Some 42 per cent of households, consisting of 17 million people, live below the minimum subsistence level of pounds 110 a month. About 4 million of these, all of them black, are close to starvation. In a country which has developed hi-tech medical equipment, 12 million people have no access to drinkable water and 23 million have no electricity. Most of these are in rural areas but only 5.5 per cent of South Africa's 24,619 doctors work in rural areas.
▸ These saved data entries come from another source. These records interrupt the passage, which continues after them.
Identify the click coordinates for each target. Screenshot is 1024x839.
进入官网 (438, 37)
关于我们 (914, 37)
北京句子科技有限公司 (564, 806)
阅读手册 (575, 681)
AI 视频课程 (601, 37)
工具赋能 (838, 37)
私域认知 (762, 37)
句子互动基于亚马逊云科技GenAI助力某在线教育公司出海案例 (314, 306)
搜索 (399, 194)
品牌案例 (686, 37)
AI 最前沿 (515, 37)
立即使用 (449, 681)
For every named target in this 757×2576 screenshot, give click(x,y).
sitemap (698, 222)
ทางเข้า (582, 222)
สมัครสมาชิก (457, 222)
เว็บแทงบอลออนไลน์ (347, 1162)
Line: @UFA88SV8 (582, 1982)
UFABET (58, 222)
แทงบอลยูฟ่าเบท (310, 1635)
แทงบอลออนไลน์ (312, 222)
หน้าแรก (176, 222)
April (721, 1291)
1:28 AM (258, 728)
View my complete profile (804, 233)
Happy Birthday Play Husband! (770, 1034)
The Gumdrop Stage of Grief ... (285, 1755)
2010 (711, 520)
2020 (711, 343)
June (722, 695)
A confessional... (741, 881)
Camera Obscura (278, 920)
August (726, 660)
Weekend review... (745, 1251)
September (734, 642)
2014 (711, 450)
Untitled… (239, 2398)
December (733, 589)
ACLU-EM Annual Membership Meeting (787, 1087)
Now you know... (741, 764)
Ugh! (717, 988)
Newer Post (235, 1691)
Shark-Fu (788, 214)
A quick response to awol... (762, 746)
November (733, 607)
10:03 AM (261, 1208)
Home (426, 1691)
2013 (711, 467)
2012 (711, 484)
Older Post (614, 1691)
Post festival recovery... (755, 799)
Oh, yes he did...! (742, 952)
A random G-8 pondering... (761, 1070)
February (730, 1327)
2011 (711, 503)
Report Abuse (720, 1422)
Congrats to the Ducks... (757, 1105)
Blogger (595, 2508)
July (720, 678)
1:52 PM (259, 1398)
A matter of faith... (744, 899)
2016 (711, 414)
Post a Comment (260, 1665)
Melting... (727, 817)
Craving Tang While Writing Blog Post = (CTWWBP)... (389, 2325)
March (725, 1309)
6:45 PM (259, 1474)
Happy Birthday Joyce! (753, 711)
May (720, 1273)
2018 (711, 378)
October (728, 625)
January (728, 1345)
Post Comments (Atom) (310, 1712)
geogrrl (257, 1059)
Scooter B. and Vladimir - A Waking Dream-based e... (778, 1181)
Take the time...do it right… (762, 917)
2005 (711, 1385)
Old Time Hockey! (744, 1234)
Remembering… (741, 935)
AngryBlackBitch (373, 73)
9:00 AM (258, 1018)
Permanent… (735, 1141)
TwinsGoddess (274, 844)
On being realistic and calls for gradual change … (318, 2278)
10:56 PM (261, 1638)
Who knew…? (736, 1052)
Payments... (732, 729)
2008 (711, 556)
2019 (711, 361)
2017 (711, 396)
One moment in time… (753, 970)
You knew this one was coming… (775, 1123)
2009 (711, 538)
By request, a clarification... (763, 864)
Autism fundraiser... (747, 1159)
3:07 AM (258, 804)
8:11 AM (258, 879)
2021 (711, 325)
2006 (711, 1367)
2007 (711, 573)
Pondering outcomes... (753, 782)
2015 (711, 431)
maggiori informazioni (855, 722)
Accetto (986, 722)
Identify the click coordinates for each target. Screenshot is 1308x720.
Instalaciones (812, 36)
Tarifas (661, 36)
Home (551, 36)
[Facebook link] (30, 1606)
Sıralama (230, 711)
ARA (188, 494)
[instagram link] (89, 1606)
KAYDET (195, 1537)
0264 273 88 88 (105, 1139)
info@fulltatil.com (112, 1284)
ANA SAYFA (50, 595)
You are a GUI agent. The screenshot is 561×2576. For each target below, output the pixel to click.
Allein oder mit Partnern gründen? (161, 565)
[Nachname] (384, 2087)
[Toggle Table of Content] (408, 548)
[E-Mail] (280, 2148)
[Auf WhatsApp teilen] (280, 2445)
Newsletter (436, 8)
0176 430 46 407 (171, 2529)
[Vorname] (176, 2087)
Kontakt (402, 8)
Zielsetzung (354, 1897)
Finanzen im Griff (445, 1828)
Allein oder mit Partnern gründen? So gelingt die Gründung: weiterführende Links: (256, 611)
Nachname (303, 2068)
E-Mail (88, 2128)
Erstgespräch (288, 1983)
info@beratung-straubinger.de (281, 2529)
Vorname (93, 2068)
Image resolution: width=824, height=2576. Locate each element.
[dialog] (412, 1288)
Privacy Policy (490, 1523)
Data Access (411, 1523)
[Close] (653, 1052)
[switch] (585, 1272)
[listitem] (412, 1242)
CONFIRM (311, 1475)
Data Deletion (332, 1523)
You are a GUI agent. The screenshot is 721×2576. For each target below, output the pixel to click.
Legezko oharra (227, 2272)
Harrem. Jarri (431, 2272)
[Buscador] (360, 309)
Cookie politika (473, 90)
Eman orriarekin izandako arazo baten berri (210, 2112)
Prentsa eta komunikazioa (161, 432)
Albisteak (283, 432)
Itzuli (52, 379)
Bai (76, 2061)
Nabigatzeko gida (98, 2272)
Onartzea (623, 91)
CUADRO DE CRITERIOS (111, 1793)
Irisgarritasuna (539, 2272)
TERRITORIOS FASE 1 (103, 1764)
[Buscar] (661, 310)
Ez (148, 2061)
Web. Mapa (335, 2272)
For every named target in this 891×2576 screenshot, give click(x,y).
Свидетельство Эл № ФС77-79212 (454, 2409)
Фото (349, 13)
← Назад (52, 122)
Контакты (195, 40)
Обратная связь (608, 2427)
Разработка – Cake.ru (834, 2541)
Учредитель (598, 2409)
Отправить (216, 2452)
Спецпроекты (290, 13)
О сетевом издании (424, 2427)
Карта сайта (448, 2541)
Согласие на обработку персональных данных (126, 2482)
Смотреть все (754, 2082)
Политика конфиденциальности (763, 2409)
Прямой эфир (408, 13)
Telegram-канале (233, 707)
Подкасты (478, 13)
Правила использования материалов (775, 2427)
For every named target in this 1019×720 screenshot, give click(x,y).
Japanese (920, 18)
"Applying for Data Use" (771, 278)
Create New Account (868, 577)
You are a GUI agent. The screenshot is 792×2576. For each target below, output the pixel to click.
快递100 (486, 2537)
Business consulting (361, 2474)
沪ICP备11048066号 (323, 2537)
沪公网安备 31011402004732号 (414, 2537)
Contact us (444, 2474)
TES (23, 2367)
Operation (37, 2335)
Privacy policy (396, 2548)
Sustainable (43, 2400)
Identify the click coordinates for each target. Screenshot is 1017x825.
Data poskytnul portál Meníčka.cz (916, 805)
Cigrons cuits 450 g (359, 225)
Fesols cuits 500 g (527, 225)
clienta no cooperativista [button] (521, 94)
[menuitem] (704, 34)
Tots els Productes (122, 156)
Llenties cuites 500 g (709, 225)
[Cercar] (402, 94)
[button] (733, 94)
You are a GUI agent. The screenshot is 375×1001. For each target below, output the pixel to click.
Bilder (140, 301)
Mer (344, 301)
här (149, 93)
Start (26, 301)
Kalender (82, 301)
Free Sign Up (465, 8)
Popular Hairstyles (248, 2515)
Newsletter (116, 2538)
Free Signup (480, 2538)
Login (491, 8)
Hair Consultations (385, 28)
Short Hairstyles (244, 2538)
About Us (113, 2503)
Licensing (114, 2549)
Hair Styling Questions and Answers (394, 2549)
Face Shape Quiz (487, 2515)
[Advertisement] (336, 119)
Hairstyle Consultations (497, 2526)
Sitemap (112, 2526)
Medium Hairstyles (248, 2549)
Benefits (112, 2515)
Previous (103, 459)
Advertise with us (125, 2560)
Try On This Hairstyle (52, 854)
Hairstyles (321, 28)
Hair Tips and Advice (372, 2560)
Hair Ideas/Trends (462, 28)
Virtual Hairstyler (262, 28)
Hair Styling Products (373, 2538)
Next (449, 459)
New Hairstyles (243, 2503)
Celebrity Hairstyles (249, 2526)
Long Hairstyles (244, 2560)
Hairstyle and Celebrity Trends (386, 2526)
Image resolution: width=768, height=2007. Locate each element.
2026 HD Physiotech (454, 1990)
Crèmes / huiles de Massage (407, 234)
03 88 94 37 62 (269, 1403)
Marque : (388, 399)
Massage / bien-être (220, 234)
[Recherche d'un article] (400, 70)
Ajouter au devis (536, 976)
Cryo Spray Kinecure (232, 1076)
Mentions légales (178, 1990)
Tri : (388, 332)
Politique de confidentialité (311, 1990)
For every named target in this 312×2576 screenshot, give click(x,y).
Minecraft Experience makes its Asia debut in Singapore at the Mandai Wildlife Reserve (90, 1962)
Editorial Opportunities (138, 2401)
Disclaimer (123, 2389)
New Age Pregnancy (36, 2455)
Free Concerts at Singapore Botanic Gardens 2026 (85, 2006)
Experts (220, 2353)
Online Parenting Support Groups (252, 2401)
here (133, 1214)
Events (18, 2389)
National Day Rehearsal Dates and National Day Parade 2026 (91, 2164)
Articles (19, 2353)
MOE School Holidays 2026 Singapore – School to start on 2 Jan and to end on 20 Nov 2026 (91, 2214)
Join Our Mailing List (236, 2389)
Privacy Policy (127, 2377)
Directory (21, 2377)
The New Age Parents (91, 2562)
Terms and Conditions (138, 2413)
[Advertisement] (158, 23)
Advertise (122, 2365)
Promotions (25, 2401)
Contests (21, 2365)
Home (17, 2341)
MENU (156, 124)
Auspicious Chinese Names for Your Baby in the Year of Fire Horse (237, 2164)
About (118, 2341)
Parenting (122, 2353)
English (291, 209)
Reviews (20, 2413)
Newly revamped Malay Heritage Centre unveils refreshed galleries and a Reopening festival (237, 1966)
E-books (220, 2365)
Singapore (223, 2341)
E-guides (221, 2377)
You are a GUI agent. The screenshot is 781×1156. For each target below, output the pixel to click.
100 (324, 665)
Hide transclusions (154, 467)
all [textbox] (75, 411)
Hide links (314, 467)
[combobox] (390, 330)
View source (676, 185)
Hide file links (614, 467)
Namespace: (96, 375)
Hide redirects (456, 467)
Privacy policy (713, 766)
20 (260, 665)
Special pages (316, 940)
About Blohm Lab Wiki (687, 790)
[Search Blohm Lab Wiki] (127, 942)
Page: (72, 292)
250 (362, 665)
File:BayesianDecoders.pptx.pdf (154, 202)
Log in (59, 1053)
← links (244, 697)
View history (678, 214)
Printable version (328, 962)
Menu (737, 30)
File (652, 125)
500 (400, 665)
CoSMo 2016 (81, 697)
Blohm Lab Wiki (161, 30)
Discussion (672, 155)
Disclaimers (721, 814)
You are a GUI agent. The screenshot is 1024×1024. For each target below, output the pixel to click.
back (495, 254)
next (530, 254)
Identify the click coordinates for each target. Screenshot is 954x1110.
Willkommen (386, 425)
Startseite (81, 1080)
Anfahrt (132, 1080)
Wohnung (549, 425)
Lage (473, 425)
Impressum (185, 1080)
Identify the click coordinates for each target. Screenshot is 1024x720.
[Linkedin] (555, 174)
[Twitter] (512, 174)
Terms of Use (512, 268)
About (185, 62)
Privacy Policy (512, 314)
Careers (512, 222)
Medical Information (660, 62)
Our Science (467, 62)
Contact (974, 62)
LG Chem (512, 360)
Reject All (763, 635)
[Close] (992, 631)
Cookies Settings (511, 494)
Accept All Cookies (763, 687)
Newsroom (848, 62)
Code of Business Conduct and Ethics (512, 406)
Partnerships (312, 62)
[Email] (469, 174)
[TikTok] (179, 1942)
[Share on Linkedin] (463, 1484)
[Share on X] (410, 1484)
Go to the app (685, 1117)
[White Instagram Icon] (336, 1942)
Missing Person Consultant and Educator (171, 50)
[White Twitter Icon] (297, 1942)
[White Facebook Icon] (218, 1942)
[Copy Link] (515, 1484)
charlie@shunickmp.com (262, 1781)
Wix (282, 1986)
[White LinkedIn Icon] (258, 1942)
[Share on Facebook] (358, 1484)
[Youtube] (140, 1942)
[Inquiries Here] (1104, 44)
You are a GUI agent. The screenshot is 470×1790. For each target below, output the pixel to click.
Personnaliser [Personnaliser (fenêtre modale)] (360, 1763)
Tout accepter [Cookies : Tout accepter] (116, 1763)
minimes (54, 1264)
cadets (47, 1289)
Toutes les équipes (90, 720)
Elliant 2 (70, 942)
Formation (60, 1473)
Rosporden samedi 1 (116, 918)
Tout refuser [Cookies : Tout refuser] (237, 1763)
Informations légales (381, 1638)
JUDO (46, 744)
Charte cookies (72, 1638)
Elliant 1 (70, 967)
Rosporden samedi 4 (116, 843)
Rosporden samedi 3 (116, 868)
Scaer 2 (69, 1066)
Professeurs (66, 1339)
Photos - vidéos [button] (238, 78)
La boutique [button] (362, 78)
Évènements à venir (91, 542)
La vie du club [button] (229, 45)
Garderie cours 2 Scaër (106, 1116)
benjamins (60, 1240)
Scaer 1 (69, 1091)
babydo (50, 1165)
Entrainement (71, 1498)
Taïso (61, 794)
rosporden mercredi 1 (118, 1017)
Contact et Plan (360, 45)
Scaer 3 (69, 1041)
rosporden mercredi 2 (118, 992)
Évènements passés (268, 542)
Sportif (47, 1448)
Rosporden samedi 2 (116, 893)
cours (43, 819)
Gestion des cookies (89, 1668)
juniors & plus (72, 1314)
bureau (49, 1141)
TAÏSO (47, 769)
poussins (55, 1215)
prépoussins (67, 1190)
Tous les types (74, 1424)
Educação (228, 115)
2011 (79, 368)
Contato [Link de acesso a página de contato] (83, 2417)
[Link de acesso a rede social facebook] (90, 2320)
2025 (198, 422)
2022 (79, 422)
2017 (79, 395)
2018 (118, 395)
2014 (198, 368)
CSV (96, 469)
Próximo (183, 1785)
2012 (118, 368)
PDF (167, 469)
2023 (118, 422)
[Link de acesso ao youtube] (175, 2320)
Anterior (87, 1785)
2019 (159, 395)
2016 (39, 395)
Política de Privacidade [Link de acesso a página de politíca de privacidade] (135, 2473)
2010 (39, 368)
Overall South Africa is a medium-size country of about 39.5 milion people with a highly developed First World sector and a huge marginalised Third World comparable in size to Argentina. In racial terms South Africa has about 30 million black people and 5 million white. Just over 1 million are of Asian origin, while 3.4 million were classified as Coloured(mixed race). More significant from now on will be the urban-rural divide. An estimated 43 per cent of South Africa's population live in rural areas but many are drifting to rural slums near cities, where agriculture is still carried out. Those living in rural areas are far less likely to have access to education or medical facilities.

Education also shows up the legacy of apartheid. Over 90 per cent of people over 18 who have no formal education are black, while 84 per cent of the population with university education are white. In 1987, pounds 500m was spent on educating a million white children, while about the same amount was spent educating 5 million black children.

That gap is narrowing rapidly. The black/white spending ratio was 18:1 in 1969 and by 1990 it was 4:1. Income - directly related to apartheid laws that preserved jobs for whites - still shows a marked discrepancy. In 1990 per capita income for blacks was pounds 32 a month, while for whites it was pounds 260 a month.

Perhaps the most poignant and telling statistic of apartheid is the infant mortality causes, which show that most black children die from water-borne diseases. Most white children die from swimming-pool accidents.